Does Linux Need to be Marketed More?

Linux Insider took on the question in its rehash of the week's news.

A few years ago, there was a fairly large group of Linux advocates who thought that marketing a Linux OS was folly. I was one of those people.

The argument goes like this: Linux and the UI layer needs to be OEMed by hardware makers. The hardware makers need to test it for their machines and offer all services, hardware, and software for their products. In essence, every OEM is as vertically integrated as possible. It's not significantly different from Apple's business model. Apple would be happy to funnel all of the software for OS X through an App Store just like they do for the iPhone (and in some ways, music through iTunes). Apple sells hardware, too. If the average Apple owner wants a wireless router, he buys an Airport.

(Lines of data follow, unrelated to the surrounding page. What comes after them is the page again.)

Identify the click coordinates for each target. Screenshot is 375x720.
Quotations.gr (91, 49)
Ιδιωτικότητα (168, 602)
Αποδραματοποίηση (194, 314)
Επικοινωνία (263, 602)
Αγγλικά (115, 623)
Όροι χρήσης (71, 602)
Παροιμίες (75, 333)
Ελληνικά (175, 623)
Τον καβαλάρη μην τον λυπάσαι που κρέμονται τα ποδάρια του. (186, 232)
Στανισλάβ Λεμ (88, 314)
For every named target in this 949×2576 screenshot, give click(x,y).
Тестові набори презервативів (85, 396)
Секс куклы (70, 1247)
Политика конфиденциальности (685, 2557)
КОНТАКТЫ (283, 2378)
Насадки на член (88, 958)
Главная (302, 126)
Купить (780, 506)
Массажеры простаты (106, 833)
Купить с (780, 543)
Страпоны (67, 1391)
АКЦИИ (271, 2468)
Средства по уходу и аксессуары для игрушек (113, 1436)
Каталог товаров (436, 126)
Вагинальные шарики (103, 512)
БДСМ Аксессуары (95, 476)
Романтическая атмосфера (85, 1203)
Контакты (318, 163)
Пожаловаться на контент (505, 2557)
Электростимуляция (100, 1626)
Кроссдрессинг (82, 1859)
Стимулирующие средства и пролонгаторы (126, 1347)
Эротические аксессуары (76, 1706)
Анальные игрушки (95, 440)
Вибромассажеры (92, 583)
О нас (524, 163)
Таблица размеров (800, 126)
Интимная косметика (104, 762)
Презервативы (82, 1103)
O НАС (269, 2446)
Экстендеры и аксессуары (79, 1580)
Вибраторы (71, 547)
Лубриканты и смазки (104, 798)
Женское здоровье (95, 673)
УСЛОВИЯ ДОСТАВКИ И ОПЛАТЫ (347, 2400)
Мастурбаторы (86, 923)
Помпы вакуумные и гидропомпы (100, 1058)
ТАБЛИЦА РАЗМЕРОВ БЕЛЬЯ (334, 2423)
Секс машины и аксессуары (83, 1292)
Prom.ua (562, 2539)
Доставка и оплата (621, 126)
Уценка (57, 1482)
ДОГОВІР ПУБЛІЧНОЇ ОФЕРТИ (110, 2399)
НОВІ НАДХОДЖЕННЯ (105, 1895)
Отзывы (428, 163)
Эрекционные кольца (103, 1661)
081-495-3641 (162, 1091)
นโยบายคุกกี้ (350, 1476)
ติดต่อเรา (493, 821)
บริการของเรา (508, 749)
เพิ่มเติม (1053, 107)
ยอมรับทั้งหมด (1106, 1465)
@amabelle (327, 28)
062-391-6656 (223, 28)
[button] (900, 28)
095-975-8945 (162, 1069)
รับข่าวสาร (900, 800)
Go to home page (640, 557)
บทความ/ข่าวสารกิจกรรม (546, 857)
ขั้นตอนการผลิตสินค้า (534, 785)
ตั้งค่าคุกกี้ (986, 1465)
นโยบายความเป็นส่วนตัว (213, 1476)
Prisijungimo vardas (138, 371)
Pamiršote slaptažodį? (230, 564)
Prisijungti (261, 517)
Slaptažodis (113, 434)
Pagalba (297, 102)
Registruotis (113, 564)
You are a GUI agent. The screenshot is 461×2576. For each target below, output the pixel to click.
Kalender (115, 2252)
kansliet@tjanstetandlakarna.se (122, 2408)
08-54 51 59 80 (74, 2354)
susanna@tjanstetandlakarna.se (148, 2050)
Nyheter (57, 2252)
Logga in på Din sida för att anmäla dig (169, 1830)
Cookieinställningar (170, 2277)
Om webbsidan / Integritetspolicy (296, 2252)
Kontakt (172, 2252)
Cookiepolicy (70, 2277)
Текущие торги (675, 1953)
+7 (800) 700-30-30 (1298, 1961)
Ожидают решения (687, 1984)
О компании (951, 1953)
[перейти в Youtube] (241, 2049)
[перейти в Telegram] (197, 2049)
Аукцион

I saw a bit of this while I was in Thailand between 2003 and 2004. Manufacturers each had a customized version of Linux, or maybe a rebranded popular Thai distro. Because hardware support was not as good as it is now, the OEM offered certified peripherals for the boxes.

Where does that leave distros like Ubuntu? They become contractors, outsourced from the OEM. They do OS customization and hardware testing for the smaller OEMs that can't do it themselves. There is probably even a market for Canonical having standard application and hardware stores that are rebranded for the OEM. The equipment and software comes from Canonical, but the customer sees only the OEM.

That was the argument, anyway. It could work. No, really.

Update: Xandros seems to agree that it could (and does) work. They've doubled their employees since last year.